The same logs show another side. The system recorded 0.4 confirmed violations per session on average; because the experiment explicitly encouraged participants to challenge the safety mechanism, nearly half triggered the guard. What matters is not trigger count, but human review: 9 interviews were auto-terminated, and only 4 were confirmed to contain truly unprofessional behavior.
High usability is not reliable procedural judgment. In a high-stakes personnel process, wrongful termination is not ordinary product friction; it is a false positive that can reshape opportunity. The authors also acknowledge that current thresholds are conservative and can treat low-information or ambiguous answers as potential violations.
06 Responsible AI interviewing should keep room for appeal and human judgment
The authors built in informed consent, the ability to pause or end an interview, data-deletion requests, interaction logs, and feedback channels. They also state clearly that MAIS does not independently rank or select candidates; final decisions remain with people. That boundary matters more than letting a model emit a total score.
Three practical principles follow. First, safety guards must allow review and correction, not chase interception rates alone. Second, candidates should be able to see the process they face, not only receive an outcome. Third, before real hiring deployment, systems need tests with real roles, real résumés, and broader populations for false harm and differential impact — not simulated experience scores treated as fairness audits.
MAIS's contribution is to write these problems into the architecture: interview, inspection, and evaluation are separated, and the system does not make hiring decisions alone. The paper does not complete a real bias audit, nor compare hiring quality with human recruiters or other systems. It shows a design direction worth further testing — not a pass that can replace human judgment in hiring.
Paper
MAIS: Exploring human-AI interaction in fair and transparent recruitment with a multi-agent LLM-based system
International Journal of Human-Computer Studies 215, 2026, 103859. Davide Piras, Alberto Pes, Diego Reforgiato Recupero, Giuseppe Scarpi.
DOI: https://doi.org/10.1016/j.ijhcs.2026.103859
Evidence boundary
The user study includes only 22 undergraduate and graduate students.
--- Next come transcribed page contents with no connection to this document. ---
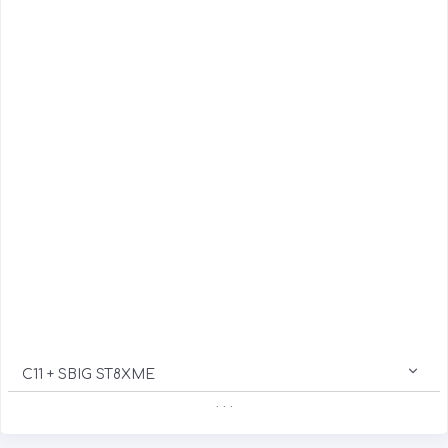
C11 + SBIG ST8XME
. . .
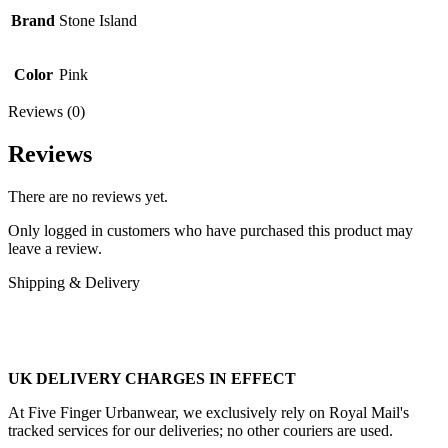
Brand
Stone Island
Color
Pink
Reviews (0)
Reviews
There are no reviews yet.
Only logged in customers who have purchased this product may
leave a review.
Shipping & Delivery
UK DELIVERY CHARGES IN EFFECT
At Five Finger Urbanwear, we exclusively rely on Royal Mail's
tracked services for our deliveries; no other couriers are used.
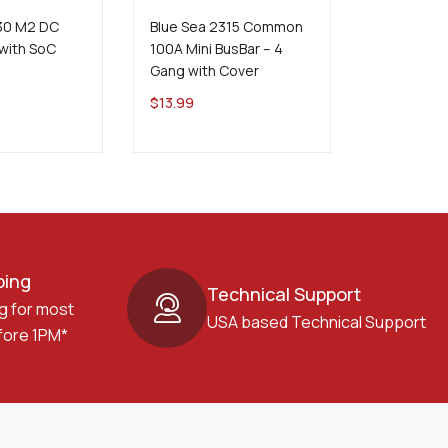
830 M2 DC
Blue Sea 2315 Common
Blue Sea 
with SoC
100A Mini BusBar – 4
Eject 15A 
Gang with Cover
$
316.99
$
13.99
ping
Technical Support
g for most
USA based Technical Support
fore 1PM*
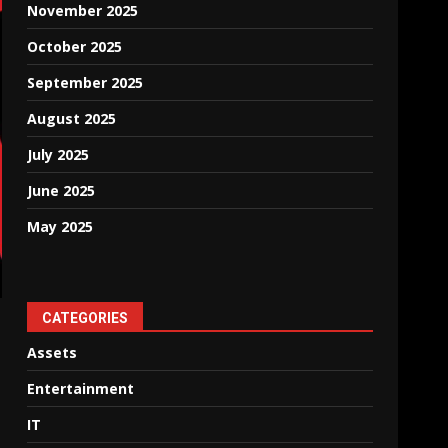
November 2025
October 2025
September 2025
August 2025
July 2025
June 2025
May 2025
CATEGORIES
Assets
Entertainment
IT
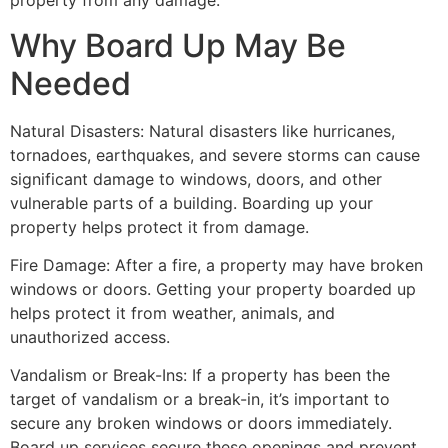
property from any damage.
Why Board Up May Be
Needed
Natural Disasters: Natural disasters like hurricanes,
tornadoes, earthquakes, and severe storms can cause
significant damage to windows, doors, and other
vulnerable parts of a building. Boarding up your
property helps protect it from damage.
Fire Damage: After a fire, a property may have broken
windows or doors. Getting your property boarded up
helps protect it from weather, animals, and
unauthorized access.
Vandalism or Break-Ins: If a property has been the
target of vandalism or a break-in, it’s important to
secure any broken windows or doors immediately.
Board up services secure these openings and prevent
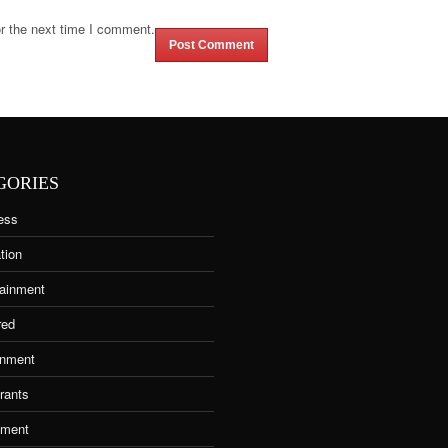
r the next time I comment.
GORIES
ess
tion
tainment
red
nment
rants
tment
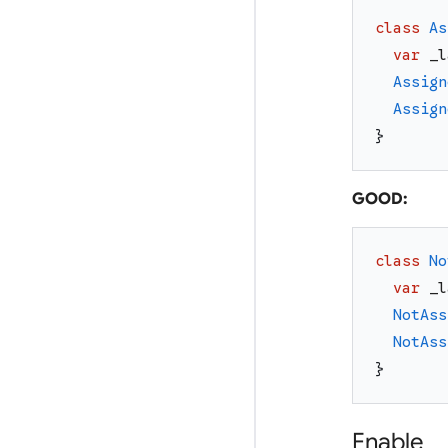
class
As
var
_l
Assign
Assign
}
GOOD:
class
No
var
_l
NotAss
NotAss
}
Enable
Core quantitative results come mainly from 20 Italian participants using simulated roles and optional preset résumés. The paper reports usability, subjective experience, and test logs — not actual hiring outcomes, long-term candidate response, or causal evidence of group fairness.
Self-check
System composition, sample, SUS, auto-termination and human-review counts, candidate protections, and study limits were checked against the source article. This post separates the authors' design goals, participant perceptions, and hiring fairness claims that remain unverified.